Michael Cardona is part of a growing group of teachers and administrators who are speaking out against the system of accountability that has been forced upon districts and schools for decades. As the Superintendent of Schools for San Marcos CISD in Texas, he is at the forefront of the debate is the use of standardized assessment scores as the sole measuring stick of student progress.

Michael has some progressive thoughts about accountability in schools; he talks about how the current standardized assessment method has “overwhelmed the system” and how it has placed an enormous amount of stress on not only students and their parents, but on the teachers as well. He favors local control with a more holistic approach to accountability — one that considers other learning factors, not just test scores.

Michael believes that giving control back to communities will create a learning organization that encourages people to make mistakes; the community will accept mistakes being made if they know there is a movement away from teachers being on a stage to a more inclusive idea of everyone working together to educate children. He believes that teachers and administrators, by their very nature, wish to be held accountable for what they do in the classroom, but in a meaningful way.

As part of the effort, Michael says, “We’ve made a concerted effort to rebrand ourselves and encourage our teachers to be on social media, to be on Facebook, because the mothers are on Facebook.” Mothers form groups, and they talk about what’s not working inside school systems. An absence of teacher involvement in social media can, unfortunately, perpetuate negative dialogue into looking like the truth. Teacher participation has a way of balancing the narrative.

The future is now in education, and it’s leaders like Michael Cardona who are leading the way.

Interview:

Dr. Berger:  Let’s change our conversational path a little bit and let’s talk about some topics that seem to be on the leading… or even bleeding edge, because some people don’t want to talk about them… but I’m finding more and more superintendents who do.

One of those topics would be around these community-focused accountability systems and the way in which we are talking about influencing our curriculum, the way in which we train our staff, and the way we talk about it with our parents.

Where are you with that, Michael? Are we starting to turn the page on a new era where we start to break down and define what in the world does it mean to be in school, and how we track that?

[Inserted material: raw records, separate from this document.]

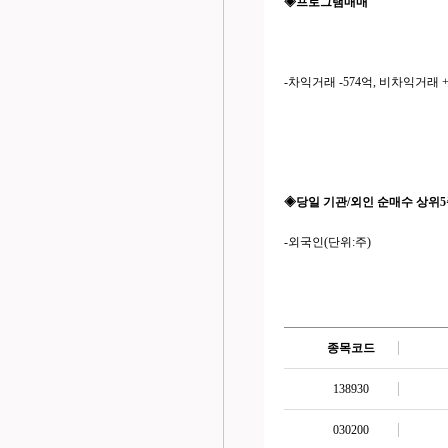
◈프로그램매매
-차익거래 -574억, 비차익거래 +
◈당일 기관/외인 순매수 상위5종목
-외국인(단위:주)
종목코드
138930
030200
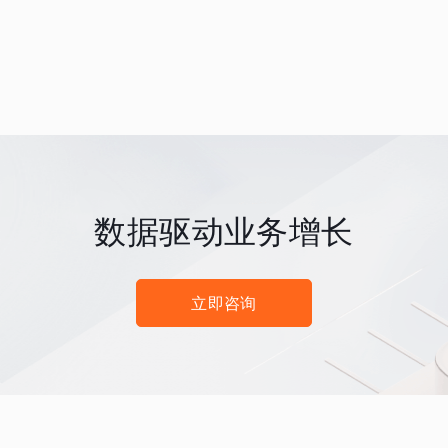
数据驱动业务增长
立即咨询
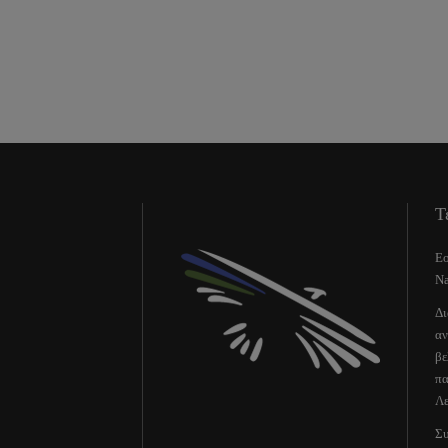
Τ
Εο
Na
Δι
αν
βε
πα
Λε
Συ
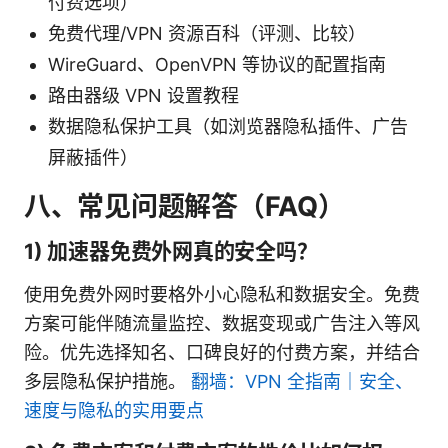
付费选项）
免费代理/VPN 资源百科（评测、比较）
WireGuard、OpenVPN 等协议的配置指南
路由器级 VPN 设置教程
数据隐私保护工具（如浏览器隐私插件、广告
屏蔽插件）
八、常见问题解答（FAQ）
1) 加速器免费外网真的安全吗？
使用免费外网时要格外小心隐私和数据安全。免费
方案可能伴随流量监控、数据变现或广告注入等风
险。优先选择知名、口碑良好的付费方案，并结合
多层隐私保护措施。
翻墙：VPN 全指南｜安全、
速度与隐私的实用要点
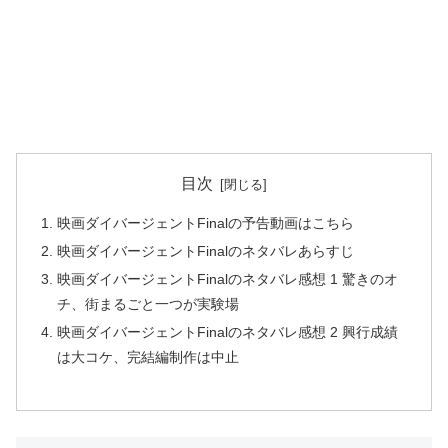
目次
映画ダイバージェントFinalの予告動画はこちら
映画ダイバージェントFinalのネタバレあらすじ
映画ダイバージェントFinalのネタバレ感想 1 驚きのオ
チ、街まるごと一つが実験場
映画ダイバージェントFinalのネタバレ感想 2 興行成績
は大コケ、完結編制作は中止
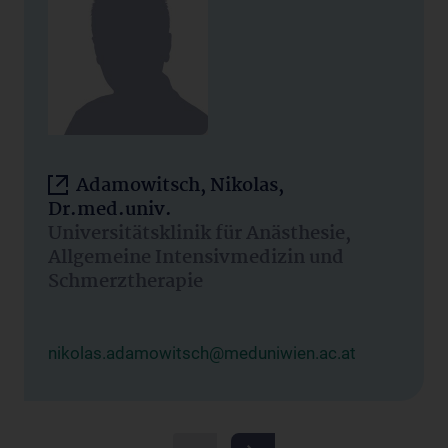
Adamowitsch, Nikolas,
Dr.med.univ.
Universitätsklinik für Anästhesie,
Allgemeine Intensivmedizin und
Schmerztherapie
nikolas.adamowitsch@meduniwien.ac.at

Micheal Cardona:  All of us superintendents, at least here in Texas, are at a crossroads. We all want to be held accountable for something. We hold ourselves to the highest standards of really making sure that our kids are taken care of and that when they graduate, we know ─ at least we have good robust data ─ that when they walk across that stage, they are prepared and can make real choices to do whatever it is they want to do in life. They can go military. They can go career, or they can go college. We know with reasonable assurance that we’ve done everything we reasonably could to make sure they’re going to be successful in doing that.

But I think there’s been this movement of accountability that’s overwhelmed the system and that’s put this enormous amount of stress on not only students and their parents, but on teachers as well.

Teachers, intuitively, are very self-reflective. They get into this business because they want to help kids and they want kids to do better than they did in life.

We’re built on local control, and I think our communities should know what it is that they’re going to hold us accountable.

And you’re starting to see a move towards that. In Texas, we have the “District of Innovation” which allows districts to look at alternative ways to assess accountability which, I think, is a great thing that we’re doing.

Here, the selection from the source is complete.